Photo by Bryan Oller
Cassidy Blechman pitches the ball toward the basket during the Mustangs’ Dec. 1 game against Peyton.

After the first quarter against Colorado Springs Christian School, the Manitou girls basketball team was down just five points. Scoring the rest of the way, however, turned out to be a tall task.

The Mustangs scored just seven points over the final three quarters to fall to the Lions 52-17 on Jan. 13. In those three quarters, they made just two field goals.

The scoring woes continued when they traveled to Salida two days later. The Mustangs (6-5 overall, 2-3 Tri-Peaks) went scoreless in the third quarter of that game and ultimately lost 43-27.

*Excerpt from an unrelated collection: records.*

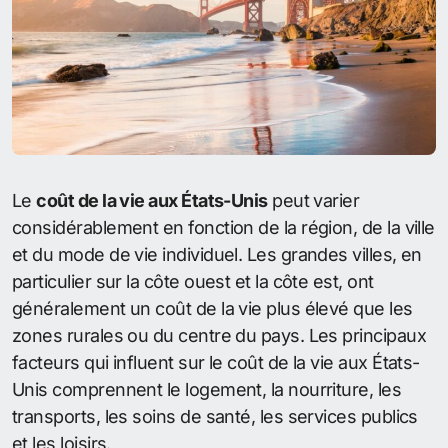
Le
coût de la vie aux États-Unis
peut varier
considérablement en fonction de la région, de la ville
et du mode de vie individuel. Les grandes villes, en
particulier sur la côte ouest et la côte est, ont
généralement un coût de la vie plus élevé que les
zones rurales ou du centre du pays. Les principaux
facteurs qui influent sur le coût de la vie aux États-
Unis comprennent le logement, la nourriture, les
transports, les soins de santé, les services publics
et les loisirs.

“It’s getting into the habit of discipline,” coach Jessie Nunley said. “When something isn’t happening for one of us, the rest of us have to create those opportunities. I think we’re getting there.”

They need to get there a tad sooner than later.

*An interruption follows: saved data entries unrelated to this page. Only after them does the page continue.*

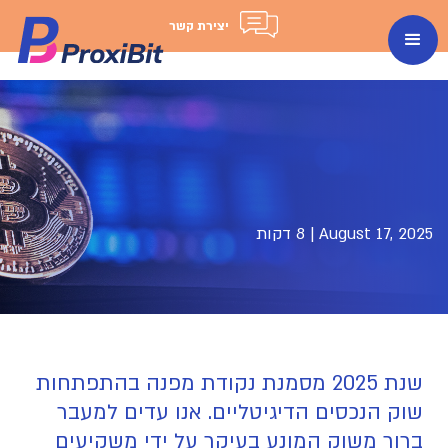
יצירת קשר
August 17, 2025
|
8 דקות
שנת 2025 מסמנת נקודת מפנה בהתפתחות
שוק הנכסים הדיגיטליים. אנו עדים למעבר
ברור משוק המונע בעיקר על ידי משקיעים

The Mustangs have a stretch of league games in the next few weeks that are crucial to seeding for the Tri-Peaks tournament. Going through these extreme scoring droughts will be detrimental to putting the team in a position to win games and get an easier track through the district tournament.

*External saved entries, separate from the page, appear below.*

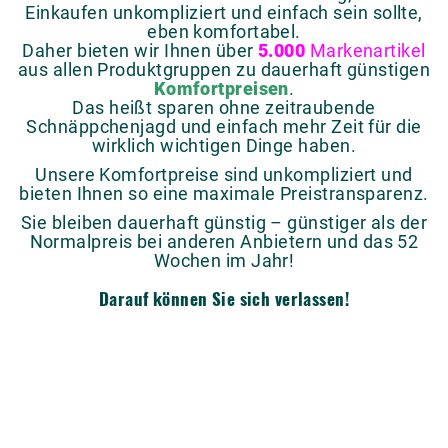
Einkaufen unkompliziert und einfach sein sollte,
eben komfortabel.
Daher bieten wir Ihnen über
5.000
Markenartikel
aus allen Produktgruppen zu dauerhaft günstigen
Komfortpreisen
.
Das heißt sparen ohne zeitraubende
Schnäppchenjagd und einfach mehr Zeit für die
wirklich wichtigen Dinge haben.
Unsere Komfortpreise sind unkompliziert und
bieten Ihnen so eine maximale Preistransparenz.
Sie bleiben dauerhaft günstig – günstiger als der
Normalpreis bei anderen Anbietern und das 52
Wochen im Jahr!
Darauf können Sie sich verlassen!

“It all comes in practice first,” Ashlyn Thomson said.

“We have to get as many reps as we can whether it’s shooting, passing or just playing collectively as a team. We need to come together. We go in spurts where some people will shoot really great one game and it doesn’t carry over into the next.”

Thomson led the scoring effort in both games, scoring 10 against CSCS and eight against Salida. Sami-Benge Kulzer scored three against CSCS and five against Salida. Abby Parker and McKesson Rhodes also added scoring support against the Spartans, scoring six and five, respectively. 

The Mustangs were slightly shorthanded as Bella Coscetti missed both games. Lexi Vigil will be out this week, forcing Nunley to rework her lineups to maximize scoring opportunities for her players.

“We need to have good preparation and commitment to doing the things that we’ve practiced and that we know how to do,” Nunley said. “Hopefully we’ll have more consistency with numbers and we’ll be getting healthier. That will help.”